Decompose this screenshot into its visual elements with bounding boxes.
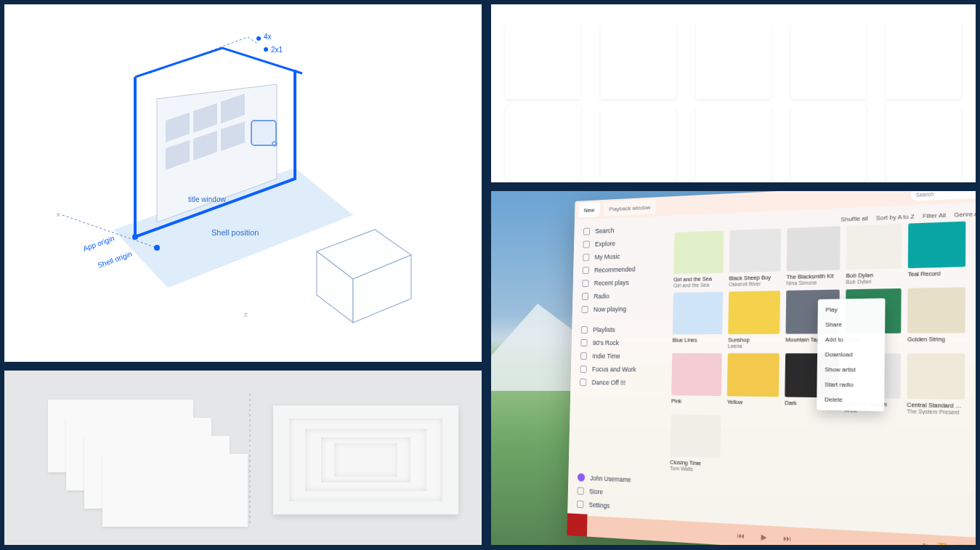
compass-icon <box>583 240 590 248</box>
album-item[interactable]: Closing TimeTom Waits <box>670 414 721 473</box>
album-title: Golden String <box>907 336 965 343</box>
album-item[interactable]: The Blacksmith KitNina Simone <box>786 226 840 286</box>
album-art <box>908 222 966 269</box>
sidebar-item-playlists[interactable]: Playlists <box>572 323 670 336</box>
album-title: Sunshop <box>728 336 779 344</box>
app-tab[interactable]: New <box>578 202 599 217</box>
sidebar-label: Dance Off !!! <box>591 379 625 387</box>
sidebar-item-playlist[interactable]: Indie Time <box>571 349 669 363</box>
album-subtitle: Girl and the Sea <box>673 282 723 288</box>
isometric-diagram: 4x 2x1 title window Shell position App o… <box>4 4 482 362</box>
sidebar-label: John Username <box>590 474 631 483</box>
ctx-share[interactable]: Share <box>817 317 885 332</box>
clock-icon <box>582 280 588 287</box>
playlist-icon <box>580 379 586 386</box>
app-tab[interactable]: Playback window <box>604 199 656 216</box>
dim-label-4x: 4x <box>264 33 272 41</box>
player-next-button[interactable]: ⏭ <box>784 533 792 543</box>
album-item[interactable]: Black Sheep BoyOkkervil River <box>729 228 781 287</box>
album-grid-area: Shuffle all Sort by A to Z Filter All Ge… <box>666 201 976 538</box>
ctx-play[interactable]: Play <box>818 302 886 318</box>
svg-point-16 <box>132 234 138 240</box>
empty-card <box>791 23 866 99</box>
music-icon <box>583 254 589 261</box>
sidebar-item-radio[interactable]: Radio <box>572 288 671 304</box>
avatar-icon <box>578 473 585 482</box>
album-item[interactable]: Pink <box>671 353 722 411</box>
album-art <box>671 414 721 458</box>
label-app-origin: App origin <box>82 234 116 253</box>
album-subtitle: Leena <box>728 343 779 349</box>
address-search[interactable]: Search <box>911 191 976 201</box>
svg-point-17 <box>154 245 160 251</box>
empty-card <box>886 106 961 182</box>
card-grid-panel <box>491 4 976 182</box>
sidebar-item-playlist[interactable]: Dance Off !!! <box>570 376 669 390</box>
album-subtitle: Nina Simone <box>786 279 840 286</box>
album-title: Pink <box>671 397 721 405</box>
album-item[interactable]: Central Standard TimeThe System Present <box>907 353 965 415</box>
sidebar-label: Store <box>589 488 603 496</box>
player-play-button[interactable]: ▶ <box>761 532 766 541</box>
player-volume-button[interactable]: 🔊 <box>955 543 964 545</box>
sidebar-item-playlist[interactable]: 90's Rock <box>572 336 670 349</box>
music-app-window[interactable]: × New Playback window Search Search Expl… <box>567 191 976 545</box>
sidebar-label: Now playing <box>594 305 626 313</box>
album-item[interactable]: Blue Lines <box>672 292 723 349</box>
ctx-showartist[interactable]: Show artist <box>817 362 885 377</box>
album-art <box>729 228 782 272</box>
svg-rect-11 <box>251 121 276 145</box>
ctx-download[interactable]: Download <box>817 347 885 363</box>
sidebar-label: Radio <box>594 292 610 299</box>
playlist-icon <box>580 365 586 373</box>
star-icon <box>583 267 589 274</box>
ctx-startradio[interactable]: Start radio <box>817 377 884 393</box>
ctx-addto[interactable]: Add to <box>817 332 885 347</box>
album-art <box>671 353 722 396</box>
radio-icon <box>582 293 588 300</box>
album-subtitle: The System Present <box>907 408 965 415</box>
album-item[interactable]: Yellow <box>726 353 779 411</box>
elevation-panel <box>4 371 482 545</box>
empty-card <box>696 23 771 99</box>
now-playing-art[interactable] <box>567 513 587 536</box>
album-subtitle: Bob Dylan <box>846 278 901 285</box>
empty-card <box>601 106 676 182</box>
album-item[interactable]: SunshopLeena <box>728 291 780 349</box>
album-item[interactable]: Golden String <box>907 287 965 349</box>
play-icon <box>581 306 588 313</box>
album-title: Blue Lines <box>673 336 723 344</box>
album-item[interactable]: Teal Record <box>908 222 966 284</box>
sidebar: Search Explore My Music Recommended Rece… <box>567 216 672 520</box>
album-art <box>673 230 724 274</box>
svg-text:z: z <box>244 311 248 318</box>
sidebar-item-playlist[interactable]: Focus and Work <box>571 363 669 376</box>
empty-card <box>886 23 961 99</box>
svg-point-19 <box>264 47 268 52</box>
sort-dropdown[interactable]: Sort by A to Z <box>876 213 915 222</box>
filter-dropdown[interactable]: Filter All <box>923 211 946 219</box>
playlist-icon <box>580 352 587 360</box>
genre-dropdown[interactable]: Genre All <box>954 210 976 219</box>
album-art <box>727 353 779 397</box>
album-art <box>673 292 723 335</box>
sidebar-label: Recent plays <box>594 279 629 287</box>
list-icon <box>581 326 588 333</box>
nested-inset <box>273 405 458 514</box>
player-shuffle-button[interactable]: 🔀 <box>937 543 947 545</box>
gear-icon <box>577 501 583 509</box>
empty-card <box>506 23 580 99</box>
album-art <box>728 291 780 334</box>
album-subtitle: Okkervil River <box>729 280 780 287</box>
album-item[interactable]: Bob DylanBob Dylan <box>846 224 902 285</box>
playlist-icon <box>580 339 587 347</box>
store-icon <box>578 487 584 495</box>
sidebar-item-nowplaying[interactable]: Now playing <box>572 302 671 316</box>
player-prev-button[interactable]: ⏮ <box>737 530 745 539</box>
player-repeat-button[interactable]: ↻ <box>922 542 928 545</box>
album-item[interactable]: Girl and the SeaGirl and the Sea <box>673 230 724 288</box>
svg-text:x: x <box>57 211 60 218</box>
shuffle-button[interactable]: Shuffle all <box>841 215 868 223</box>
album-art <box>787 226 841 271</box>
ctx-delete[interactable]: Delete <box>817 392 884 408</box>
------
▶ TASK DESCRIPTION
Return the lines of the listing where the string "Golden" appears.

▶ RESULT OF THE EXERCISE
album-title: Golden String <box>907 336 965 343</box>
album-item[interactable]: Golden String <box>907 287 965 349</box>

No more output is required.